In less startling news, the CDP is concerned about housing affordability, and wants more government housing. They also want to make healthcare available, accessible and affordable. They want a sensibly-funded defence force (that’s a stupidly vague statement by me – essentially, they want us to have a defence force that is effective, but they aren’t particularly gung-ho about making it enormous).
The CDP is a bit worried about immigration, which they think burdens our health system, housing, employment, and social security. And they are worried about new Australians fitting in. Oh, CDP. Did you learn nothing from all those passages about the ‘stranger in your land’? I note that refugees are not mentioned at all. This is an interesting absence, because if you only think about immigrants who are coming here because they just feel like immigrating, there’s no real issue with saying ‘well, we have to look after our own people first’. But it’s a bit more complicated when people are fleeing oppression or the threat of murder.

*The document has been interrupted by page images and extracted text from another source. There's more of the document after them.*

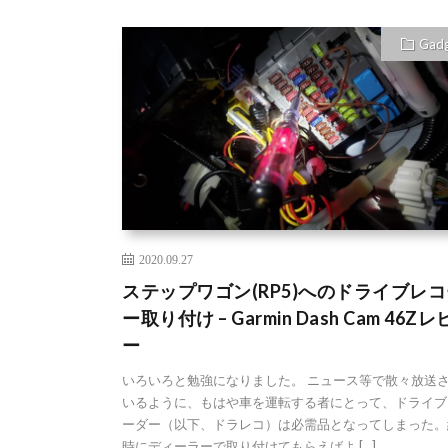
Gad
2020.09.27
ステップワゴン(RP5)へのドライブレ
ー取り付け – Garmin Dash Cam 46Z
ー
いろいろと勉強になりました。 ニュース等で散々放送
いるように、もはや車を運転する者にとって、ドライブ
ーダー（以下、ドラレコ）は必需品となってしまった。
時にディーラーで取り付けてもらえばよ […]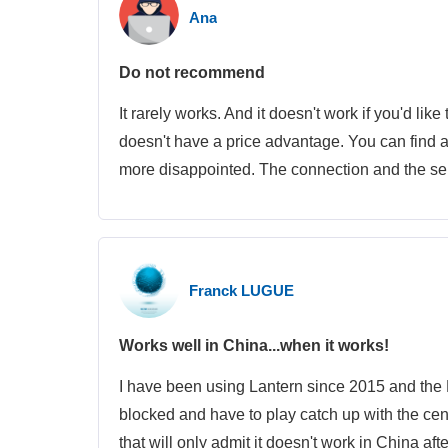
Ana
Do not recommend
It rarely works. And it doesn't work if you'd like
doesn't have a price advantage. You can find 
more disappointed. The connection and the se
Franck LUGUE
Works well in China...when it works!
I have been using Lantern since 2015 and the PR
blocked and have to play catch up with the cens
that will only admit it doesn't work in China af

(It’s also a notable absence because just about every Christian denomination I’m aware of is getting really loud about refugees at present. I’m quite surprised that a loudly Christian party is so silent on the subject. It really stands out, and not in a good way.)
Finally, on the environment, the CDP seems to be torn in different directions:
Human survival globally is dependent upon the natural world. We are called to be stewards of the environment, ensuring the right balance is struck between the good and sustainable use of the earth. This means we support sustainable use of the envrioment, proper conservation and to ensure biodiversity. Our living world is the environment in which we live and we must live with the consequences of how we manage it. Economic paradigm of maximising exploitation of the natural resources must be balanced with a caretaking and sustainability paradigm.

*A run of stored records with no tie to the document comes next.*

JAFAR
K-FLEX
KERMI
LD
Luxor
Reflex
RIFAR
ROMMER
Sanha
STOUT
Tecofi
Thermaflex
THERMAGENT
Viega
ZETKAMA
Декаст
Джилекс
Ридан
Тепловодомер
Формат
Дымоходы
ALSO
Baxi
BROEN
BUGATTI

I mean, why do we need an economic paradigm of maximising exploitation of natural resources, though? There is no absolute requirement for this. Also, climate change is strangely missing from this statement. It’s a really odd policy statement, because it sounds like they actually do care about the environment and want to do the right thing, only they are worried it won’t fit in with their economic principles, which they have said elsewhere come from God.
And that’s it!
Overall… the CDP is less enraging than I had anticipated, though it certainly doesn’t inspire me. They do seem to be one of the few parties that has thought for more than five minutes about disability, and it’s nice to see a Christian party taking thought for the environment. And the anti-slavery stuff is undeniably worth doing.
But they seem oddly wedded to a pretty strongly capitalist economic model, which I really don’t think is as Biblical as they think it is (I mean, I also don’t particularly like it, but that’s separate. But the Bible really is not into capitalism, however you slice it), and they are, predictably, a bit awful about LGBTQIA+ people (they are funny about sex generally, actually). There also seems to be a bit of subliminal concern about Muslims (Judeo-Christian is often used as a way of saying ‘not Muslim’ without actually saying ‘not Muslim’), which is unsurprising, but depressing.

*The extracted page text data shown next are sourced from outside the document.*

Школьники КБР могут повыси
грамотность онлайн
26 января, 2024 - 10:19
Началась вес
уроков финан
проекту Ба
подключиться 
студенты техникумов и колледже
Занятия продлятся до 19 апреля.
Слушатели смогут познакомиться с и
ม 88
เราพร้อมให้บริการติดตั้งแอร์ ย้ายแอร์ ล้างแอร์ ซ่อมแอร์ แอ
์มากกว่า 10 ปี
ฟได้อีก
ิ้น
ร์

Look, they don’t seem to be into guns, and they have one or two nice ideas. There are several parties that will definitely score lower than the CDP. But they can expect to find themselves solidly in the bottom quarter or so of my ballot. LGBTQIA+ rights are non-negotiable to me, and they are way too pro-life for my liking.
Eurovision Theme Song as determined by me, very objectively
Well now, look what I found on Twitter when I was trying to find just the right song for the CDP?
Who knew that Fred Nile was a fan of Eurovision? I was very tempted, I must admit, but one *is* supposed to resist temptation. Besides, the CDP surely deserves something with more Christian themes, don’t you think?